• ACTIVITY: The line that holds "What do you see at coordinates (721, 1473)" marks the start. Return it and each following line through the end of the data, unchanged.
Top of TASK DATA
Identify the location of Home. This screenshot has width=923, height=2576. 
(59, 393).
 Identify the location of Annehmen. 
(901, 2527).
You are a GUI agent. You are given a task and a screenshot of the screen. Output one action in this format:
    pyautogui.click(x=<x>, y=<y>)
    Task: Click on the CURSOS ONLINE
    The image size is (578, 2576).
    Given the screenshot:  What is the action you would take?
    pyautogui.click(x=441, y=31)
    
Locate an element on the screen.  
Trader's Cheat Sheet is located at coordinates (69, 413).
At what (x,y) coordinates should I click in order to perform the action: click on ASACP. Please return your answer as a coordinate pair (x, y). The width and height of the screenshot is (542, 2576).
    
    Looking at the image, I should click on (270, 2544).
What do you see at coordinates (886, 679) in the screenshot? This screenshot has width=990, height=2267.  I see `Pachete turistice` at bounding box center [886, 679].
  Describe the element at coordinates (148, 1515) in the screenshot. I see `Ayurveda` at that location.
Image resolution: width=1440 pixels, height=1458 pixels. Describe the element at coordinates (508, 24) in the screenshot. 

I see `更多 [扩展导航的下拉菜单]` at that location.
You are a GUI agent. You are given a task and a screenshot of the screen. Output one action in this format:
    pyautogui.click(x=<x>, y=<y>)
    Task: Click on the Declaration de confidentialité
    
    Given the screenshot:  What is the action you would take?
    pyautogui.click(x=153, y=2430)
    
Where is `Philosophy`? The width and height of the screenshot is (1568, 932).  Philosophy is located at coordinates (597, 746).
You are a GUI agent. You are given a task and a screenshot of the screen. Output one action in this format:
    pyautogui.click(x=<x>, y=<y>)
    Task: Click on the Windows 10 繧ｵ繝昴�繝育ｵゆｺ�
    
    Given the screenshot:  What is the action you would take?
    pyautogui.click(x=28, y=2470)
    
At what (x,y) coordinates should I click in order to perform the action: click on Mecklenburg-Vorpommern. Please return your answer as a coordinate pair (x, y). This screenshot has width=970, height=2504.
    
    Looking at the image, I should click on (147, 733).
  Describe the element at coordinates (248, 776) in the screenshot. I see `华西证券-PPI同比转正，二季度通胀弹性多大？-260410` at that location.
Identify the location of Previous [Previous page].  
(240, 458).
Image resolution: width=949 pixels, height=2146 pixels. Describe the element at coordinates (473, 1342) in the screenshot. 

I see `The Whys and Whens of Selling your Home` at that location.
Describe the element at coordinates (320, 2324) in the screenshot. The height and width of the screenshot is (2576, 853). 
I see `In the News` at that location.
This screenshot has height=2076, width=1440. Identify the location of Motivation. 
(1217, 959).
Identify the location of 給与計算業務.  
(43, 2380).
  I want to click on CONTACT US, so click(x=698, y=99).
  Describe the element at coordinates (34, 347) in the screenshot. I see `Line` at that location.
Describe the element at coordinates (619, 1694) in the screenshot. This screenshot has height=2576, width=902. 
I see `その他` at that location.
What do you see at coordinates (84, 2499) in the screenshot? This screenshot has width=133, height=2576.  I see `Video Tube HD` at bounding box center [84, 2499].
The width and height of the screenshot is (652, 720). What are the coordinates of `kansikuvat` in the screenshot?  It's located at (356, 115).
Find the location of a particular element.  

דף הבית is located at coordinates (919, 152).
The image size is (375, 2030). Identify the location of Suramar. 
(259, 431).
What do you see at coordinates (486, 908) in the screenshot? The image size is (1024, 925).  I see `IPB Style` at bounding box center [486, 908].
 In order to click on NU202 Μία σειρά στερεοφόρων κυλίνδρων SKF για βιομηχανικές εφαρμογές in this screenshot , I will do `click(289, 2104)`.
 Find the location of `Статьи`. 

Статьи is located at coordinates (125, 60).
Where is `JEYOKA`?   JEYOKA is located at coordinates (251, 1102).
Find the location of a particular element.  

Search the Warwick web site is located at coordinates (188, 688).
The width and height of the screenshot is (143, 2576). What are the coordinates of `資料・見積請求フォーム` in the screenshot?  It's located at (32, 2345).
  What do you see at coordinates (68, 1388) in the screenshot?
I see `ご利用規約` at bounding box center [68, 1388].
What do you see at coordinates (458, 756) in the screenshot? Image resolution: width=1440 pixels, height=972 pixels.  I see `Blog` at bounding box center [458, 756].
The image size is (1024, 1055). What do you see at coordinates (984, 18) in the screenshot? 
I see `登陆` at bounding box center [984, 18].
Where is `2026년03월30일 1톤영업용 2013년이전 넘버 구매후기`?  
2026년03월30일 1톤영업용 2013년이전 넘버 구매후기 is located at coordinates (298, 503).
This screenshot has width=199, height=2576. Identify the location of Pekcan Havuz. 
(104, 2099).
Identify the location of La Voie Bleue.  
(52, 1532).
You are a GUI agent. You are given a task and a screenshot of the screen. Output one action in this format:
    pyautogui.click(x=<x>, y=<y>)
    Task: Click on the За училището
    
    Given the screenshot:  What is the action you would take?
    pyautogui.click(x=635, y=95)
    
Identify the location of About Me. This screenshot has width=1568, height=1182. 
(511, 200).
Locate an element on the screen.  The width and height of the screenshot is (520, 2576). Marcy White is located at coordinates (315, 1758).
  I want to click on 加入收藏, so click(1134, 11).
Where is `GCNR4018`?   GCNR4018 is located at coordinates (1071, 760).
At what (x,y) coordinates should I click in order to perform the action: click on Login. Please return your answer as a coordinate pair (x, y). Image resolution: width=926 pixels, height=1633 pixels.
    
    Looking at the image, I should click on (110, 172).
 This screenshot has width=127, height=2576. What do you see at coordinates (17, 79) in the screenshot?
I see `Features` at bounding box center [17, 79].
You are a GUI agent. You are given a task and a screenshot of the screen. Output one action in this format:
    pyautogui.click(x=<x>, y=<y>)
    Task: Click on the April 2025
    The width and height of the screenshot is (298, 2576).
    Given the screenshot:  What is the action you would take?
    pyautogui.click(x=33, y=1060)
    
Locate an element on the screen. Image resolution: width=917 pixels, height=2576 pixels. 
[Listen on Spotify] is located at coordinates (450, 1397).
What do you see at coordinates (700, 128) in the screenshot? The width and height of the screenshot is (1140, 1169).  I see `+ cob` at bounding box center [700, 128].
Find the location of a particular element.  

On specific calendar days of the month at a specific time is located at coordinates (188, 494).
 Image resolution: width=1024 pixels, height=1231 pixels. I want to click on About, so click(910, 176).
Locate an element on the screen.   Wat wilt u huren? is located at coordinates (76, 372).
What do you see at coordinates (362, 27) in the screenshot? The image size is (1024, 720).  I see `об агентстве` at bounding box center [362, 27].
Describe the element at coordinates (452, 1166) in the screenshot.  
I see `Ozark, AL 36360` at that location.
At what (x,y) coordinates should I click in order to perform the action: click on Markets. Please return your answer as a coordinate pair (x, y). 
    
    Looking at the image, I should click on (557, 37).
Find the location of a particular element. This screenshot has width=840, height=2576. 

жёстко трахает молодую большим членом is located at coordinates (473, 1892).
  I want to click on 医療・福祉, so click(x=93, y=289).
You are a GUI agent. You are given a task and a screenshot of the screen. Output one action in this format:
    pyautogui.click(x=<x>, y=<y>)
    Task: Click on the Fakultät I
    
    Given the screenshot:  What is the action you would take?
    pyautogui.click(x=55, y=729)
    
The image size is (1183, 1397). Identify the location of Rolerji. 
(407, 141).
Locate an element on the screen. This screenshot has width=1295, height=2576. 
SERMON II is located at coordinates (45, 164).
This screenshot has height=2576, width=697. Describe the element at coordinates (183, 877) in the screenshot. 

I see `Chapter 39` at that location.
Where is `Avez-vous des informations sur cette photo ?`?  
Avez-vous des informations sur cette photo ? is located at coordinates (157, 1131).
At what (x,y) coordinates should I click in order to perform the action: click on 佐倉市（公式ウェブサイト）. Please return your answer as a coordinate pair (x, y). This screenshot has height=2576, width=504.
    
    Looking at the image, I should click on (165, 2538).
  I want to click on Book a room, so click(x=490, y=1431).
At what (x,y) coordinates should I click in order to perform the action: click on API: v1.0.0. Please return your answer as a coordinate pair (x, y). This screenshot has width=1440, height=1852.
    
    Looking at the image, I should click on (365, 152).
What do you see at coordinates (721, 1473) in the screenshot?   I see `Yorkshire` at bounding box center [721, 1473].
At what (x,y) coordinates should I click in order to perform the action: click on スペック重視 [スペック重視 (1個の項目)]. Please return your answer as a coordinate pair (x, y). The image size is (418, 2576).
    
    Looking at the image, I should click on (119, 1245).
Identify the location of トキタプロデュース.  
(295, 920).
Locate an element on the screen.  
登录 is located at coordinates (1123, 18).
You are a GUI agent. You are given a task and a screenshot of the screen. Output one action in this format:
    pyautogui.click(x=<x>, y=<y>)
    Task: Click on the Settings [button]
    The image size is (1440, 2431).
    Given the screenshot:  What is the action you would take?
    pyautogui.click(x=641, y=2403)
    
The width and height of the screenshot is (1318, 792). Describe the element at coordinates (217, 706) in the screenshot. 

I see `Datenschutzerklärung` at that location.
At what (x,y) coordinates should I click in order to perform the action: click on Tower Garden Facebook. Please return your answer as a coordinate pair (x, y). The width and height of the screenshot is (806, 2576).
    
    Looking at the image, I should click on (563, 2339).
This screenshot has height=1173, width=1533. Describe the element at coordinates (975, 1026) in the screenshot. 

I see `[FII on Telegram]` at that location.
Bottom of TASK DATA
• TASK RESULT:
What do you see at coordinates (721, 1473) in the screenshot?   I see `Yorkshire` at bounding box center [721, 1473].
At what (x,y) coordinates should I click in order to perform the action: click on スペック重視 [スペック重視 (1個の項目)]. Please return your answer as a coordinate pair (x, y). The image size is (418, 2576).
    
    Looking at the image, I should click on (119, 1245).
Identify the location of トキタプロデュース.  
(295, 920).
Locate an element on the screen.  
登录 is located at coordinates (1123, 18).
You are a GUI agent. You are given a task and a screenshot of the screen. Output one action in this format:
    pyautogui.click(x=<x>, y=<y>)
    Task: Click on the Settings [button]
    The image size is (1440, 2431).
    Given the screenshot:  What is the action you would take?
    pyautogui.click(x=641, y=2403)
    
The width and height of the screenshot is (1318, 792). Describe the element at coordinates (217, 706) in the screenshot. 

I see `Datenschutzerklärung` at that location.
At what (x,y) coordinates should I click in order to perform the action: click on Tower Garden Facebook. Please return your answer as a coordinate pair (x, y). The width and height of the screenshot is (806, 2576).
    
    Looking at the image, I should click on (563, 2339).
This screenshot has height=1173, width=1533. Describe the element at coordinates (975, 1026) in the screenshot. 

I see `[FII on Telegram]` at that location.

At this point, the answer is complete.